= REQUIRED ACTION =
Using the data that follows, return exactly the lines from the one that contains "Крім того, офіційні ігрові автомати на" through the one that contains "武器、広大なフィールドが魅力。仲間との連携やアイテム収", ends included.

= Dataset items =
● ● ● ●
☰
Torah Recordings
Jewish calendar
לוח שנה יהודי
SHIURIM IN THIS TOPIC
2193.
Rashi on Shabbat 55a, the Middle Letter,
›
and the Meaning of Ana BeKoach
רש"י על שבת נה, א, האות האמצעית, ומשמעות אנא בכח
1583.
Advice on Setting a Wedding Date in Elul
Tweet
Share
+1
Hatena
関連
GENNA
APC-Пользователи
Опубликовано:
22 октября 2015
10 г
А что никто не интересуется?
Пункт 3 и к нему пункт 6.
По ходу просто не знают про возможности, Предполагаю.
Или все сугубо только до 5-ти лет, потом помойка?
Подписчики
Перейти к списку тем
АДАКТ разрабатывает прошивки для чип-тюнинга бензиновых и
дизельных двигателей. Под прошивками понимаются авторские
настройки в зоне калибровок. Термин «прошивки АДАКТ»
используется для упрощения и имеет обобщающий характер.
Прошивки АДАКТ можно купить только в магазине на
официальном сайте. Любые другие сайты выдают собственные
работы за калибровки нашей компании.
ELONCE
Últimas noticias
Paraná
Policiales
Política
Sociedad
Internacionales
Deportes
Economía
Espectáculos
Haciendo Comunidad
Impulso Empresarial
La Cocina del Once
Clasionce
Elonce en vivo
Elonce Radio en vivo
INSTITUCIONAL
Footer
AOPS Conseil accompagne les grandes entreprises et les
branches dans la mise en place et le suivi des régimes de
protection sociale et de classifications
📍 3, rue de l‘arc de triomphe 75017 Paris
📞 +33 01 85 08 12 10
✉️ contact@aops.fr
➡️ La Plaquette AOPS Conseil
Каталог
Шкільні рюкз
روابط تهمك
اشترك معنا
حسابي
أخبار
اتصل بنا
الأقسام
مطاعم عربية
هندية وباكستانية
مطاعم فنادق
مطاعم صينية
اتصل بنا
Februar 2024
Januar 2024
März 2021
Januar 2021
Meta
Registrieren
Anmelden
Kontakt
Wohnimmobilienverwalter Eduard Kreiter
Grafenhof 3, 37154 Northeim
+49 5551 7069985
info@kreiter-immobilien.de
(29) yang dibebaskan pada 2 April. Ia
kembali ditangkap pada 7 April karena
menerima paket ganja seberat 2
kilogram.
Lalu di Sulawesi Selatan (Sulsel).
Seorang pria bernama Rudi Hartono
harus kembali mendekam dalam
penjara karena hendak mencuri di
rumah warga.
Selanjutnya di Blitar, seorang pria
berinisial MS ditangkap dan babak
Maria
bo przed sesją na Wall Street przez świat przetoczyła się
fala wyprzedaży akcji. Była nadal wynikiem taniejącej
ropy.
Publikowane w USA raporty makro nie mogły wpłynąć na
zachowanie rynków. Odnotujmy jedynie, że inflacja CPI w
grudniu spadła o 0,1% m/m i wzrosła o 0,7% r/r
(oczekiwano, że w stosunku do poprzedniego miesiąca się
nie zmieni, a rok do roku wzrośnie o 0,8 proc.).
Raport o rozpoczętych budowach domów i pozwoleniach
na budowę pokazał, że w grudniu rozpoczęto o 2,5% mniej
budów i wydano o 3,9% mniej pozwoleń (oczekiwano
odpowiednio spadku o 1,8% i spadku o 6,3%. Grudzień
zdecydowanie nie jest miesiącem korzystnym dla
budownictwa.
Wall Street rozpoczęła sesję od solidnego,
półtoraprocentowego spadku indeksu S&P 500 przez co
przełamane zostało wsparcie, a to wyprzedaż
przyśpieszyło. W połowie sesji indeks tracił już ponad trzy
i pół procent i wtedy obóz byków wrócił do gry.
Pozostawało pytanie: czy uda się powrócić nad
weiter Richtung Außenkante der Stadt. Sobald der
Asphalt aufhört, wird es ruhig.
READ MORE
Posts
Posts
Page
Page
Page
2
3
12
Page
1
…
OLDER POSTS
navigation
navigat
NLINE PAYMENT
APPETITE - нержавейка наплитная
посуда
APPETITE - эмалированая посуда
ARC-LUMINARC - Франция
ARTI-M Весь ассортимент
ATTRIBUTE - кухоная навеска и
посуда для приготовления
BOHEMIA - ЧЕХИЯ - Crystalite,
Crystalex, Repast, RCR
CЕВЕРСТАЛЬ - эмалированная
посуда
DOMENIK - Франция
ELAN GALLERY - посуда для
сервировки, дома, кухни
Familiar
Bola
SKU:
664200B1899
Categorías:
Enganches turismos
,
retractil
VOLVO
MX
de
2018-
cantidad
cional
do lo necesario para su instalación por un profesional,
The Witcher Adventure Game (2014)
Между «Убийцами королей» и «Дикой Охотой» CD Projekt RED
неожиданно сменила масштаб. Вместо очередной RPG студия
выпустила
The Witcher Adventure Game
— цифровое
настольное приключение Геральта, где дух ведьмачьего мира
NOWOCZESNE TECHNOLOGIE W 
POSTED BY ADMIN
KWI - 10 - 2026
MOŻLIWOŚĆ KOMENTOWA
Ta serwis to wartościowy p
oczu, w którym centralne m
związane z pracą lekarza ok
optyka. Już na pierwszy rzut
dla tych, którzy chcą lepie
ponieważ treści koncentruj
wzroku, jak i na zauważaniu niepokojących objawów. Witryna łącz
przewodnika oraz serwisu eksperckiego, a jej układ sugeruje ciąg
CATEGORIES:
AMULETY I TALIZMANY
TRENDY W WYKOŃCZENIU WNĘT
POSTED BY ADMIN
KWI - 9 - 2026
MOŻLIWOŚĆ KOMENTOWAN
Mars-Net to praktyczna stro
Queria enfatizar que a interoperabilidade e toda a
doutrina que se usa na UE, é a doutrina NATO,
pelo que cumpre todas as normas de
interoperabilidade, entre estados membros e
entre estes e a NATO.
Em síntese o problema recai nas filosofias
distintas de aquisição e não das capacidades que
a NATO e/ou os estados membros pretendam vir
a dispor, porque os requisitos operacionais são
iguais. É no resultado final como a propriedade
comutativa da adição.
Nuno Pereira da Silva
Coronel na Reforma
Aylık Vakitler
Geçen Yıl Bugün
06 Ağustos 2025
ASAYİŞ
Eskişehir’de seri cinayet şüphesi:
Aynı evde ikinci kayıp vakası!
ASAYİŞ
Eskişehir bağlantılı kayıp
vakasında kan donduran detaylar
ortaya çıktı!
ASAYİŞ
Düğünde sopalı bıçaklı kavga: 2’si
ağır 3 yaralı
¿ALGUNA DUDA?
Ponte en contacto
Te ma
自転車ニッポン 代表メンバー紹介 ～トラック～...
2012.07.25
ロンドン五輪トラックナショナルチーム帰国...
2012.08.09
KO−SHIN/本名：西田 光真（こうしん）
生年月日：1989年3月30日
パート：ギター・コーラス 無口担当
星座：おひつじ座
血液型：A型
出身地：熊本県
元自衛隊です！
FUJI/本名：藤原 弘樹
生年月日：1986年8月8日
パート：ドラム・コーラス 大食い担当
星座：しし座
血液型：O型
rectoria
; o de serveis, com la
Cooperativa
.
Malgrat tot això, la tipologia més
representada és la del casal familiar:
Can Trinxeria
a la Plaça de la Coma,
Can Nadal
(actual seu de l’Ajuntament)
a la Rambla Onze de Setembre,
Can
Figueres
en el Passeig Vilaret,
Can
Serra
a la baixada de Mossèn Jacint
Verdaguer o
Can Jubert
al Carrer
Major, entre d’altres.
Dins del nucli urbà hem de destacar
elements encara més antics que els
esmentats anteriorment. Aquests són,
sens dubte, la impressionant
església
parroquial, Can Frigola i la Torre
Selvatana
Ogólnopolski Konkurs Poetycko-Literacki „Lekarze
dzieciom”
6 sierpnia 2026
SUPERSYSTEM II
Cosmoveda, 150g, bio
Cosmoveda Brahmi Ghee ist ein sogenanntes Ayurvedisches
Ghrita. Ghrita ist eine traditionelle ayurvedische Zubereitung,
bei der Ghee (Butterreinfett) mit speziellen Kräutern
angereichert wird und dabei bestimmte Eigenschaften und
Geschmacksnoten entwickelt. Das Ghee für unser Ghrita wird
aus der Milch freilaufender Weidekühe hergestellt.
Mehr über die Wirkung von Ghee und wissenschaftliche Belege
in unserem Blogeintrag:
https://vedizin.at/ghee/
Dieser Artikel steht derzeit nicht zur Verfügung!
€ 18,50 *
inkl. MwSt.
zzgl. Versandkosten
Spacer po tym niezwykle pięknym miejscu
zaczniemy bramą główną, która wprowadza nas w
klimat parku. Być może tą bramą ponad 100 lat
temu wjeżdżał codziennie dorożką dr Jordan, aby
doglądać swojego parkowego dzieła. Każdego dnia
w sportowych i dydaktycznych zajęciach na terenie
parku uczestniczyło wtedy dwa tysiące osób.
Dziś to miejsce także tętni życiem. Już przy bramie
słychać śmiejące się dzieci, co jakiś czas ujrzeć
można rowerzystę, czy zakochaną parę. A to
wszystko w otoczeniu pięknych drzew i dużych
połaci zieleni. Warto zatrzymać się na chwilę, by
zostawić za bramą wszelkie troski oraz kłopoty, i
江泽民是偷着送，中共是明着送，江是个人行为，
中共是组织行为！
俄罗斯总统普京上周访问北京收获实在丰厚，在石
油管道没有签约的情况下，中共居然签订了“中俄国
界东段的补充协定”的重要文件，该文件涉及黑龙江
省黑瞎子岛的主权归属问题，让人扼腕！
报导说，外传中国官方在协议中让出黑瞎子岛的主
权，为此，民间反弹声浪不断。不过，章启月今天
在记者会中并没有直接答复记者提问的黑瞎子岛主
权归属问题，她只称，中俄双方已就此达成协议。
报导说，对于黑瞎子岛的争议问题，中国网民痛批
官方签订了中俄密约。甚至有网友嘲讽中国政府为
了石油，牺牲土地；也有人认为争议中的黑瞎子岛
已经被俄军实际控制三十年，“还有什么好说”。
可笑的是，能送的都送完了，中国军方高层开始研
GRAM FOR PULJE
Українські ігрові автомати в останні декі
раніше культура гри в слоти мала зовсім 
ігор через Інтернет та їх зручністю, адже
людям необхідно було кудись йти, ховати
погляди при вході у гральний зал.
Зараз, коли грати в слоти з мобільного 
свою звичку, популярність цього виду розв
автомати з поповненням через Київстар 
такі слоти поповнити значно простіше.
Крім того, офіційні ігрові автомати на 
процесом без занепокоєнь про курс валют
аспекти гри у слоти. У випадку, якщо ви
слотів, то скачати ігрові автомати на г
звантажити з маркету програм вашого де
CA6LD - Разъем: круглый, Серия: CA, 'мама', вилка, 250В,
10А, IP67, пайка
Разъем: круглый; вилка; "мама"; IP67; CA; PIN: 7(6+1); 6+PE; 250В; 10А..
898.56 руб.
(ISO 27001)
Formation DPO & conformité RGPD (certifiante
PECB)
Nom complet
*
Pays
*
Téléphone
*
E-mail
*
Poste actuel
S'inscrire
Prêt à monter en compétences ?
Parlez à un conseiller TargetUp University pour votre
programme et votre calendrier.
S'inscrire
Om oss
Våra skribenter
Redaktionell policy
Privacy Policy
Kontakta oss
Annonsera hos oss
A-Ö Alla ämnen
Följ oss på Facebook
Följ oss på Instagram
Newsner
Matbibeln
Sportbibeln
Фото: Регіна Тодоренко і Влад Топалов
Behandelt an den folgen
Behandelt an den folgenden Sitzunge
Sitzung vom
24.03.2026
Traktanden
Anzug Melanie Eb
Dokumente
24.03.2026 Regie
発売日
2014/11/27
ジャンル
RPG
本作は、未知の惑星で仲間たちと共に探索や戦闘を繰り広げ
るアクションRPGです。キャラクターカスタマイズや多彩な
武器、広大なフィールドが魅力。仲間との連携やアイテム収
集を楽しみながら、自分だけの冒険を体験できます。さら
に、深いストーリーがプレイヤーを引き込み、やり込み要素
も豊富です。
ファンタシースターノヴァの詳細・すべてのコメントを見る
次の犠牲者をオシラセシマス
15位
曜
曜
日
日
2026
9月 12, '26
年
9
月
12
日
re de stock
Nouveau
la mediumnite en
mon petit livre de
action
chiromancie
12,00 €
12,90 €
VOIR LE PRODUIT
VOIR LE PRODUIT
● ● ● ●
= EXERCISE RESPONSE =
Крім того, офіційні ігрові автомати на 
процесом без занепокоєнь про курс валют
аспекти гри у слоти. У випадку, якщо ви
слотів, то скачати ігрові автомати на г
звантажити з маркету програм вашого де
CA6LD - Разъем: круглый, Серия: CA, 'мама', вилка, 250В,
10А, IP67, пайка
Разъем: круглый; вилка; "мама"; IP67; CA; PIN: 7(6+1); 6+PE; 250В; 10А..
898.56 руб.
(ISO 27001)
Formation DPO & conformité RGPD (certifiante
PECB)
Nom complet
*
Pays
*
Téléphone
*
E-mail
*
Poste actuel
S'inscrire
Prêt à monter en compétences ?
Parlez à un conseiller TargetUp University pour votre
programme et votre calendrier.
S'inscrire
Om oss
Våra skribenter
Redaktionell policy
Privacy Policy
Kontakta oss
Annonsera hos oss
A-Ö Alla ämnen
Följ oss på Facebook
Följ oss på Instagram
Newsner
Matbibeln
Sportbibeln
Фото: Регіна Тодоренко і Влад Топалов
Behandelt an den folgen
Behandelt an den folgenden Sitzunge
Sitzung vom
24.03.2026
Traktanden
Anzug Melanie Eb
Dokumente
24.03.2026 Regie
発売日
2014/11/27
ジャンル
RPG
本作は、未知の惑星で仲間たちと共に探索や戦闘を繰り広げ
るアクションRPGです。キャラクターカスタマイズや多彩な
武器、広大なフィールドが魅力。仲間との連携やアイテム収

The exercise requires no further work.